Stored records
----------------------------------------

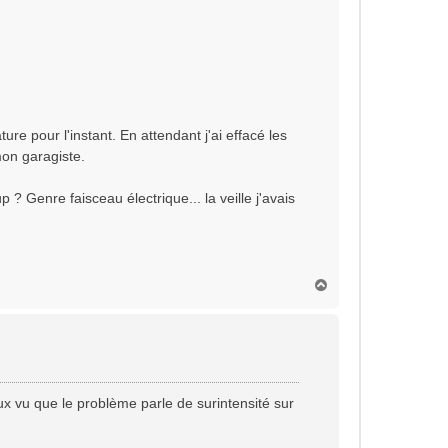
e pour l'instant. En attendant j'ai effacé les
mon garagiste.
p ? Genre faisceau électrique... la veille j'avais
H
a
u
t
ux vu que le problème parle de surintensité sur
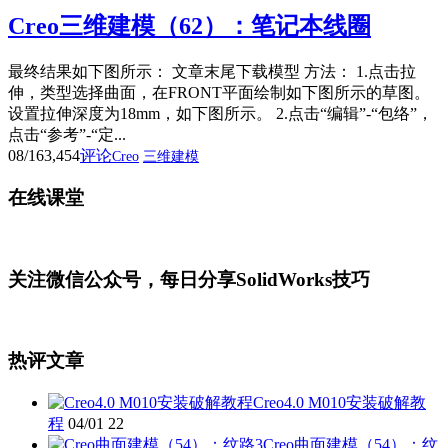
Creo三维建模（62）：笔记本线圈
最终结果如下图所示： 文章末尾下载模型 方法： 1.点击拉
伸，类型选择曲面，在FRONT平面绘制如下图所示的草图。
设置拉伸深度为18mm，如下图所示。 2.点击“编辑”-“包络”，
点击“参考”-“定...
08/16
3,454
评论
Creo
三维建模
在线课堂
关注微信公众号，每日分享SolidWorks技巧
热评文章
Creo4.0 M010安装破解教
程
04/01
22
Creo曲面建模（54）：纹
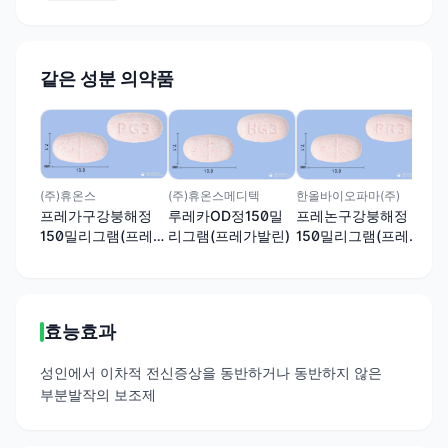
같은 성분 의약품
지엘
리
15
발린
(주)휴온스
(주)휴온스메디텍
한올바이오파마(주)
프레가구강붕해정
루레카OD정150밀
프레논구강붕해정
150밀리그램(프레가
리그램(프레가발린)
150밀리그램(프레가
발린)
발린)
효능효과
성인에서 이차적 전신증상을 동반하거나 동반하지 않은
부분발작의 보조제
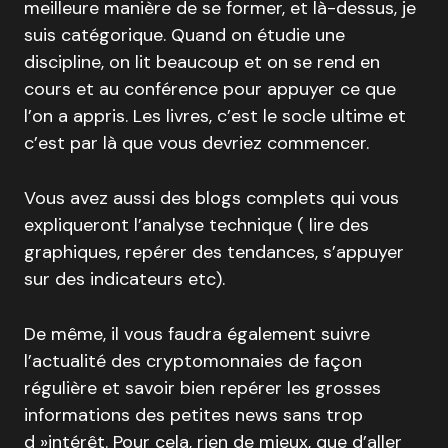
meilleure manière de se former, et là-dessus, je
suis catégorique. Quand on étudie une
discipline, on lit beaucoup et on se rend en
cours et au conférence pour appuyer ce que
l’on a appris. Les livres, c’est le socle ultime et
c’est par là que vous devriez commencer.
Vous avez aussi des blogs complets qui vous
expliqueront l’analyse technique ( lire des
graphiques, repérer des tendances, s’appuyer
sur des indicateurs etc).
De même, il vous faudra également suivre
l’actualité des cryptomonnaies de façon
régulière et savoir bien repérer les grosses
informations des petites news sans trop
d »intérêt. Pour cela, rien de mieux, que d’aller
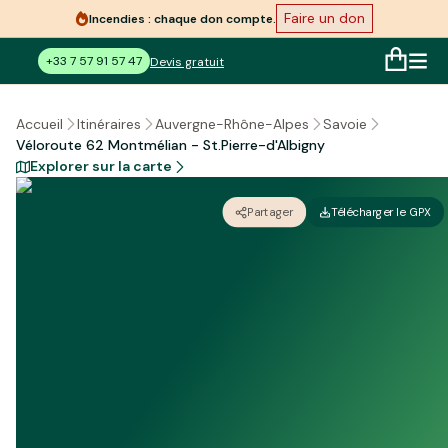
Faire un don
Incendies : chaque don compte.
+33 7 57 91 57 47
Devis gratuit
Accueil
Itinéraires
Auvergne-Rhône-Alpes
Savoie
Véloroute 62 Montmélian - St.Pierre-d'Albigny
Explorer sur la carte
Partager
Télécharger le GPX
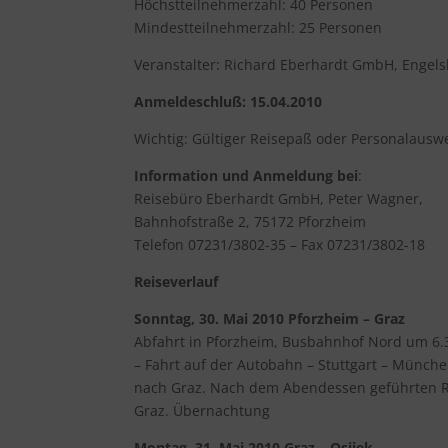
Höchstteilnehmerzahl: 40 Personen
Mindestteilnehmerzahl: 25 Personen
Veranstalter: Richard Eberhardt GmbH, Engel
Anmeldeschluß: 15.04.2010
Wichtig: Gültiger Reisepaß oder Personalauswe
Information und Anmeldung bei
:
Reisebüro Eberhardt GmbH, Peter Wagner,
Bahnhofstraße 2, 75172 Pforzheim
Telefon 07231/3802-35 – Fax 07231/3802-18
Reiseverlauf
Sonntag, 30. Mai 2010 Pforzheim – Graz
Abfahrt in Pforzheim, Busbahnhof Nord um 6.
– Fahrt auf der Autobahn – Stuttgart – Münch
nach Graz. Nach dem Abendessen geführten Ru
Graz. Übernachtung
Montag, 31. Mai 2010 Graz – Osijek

----------------------------------------

Your objective
Say how many lines above contain the string "Graz". Answer with the number only.

Task output
4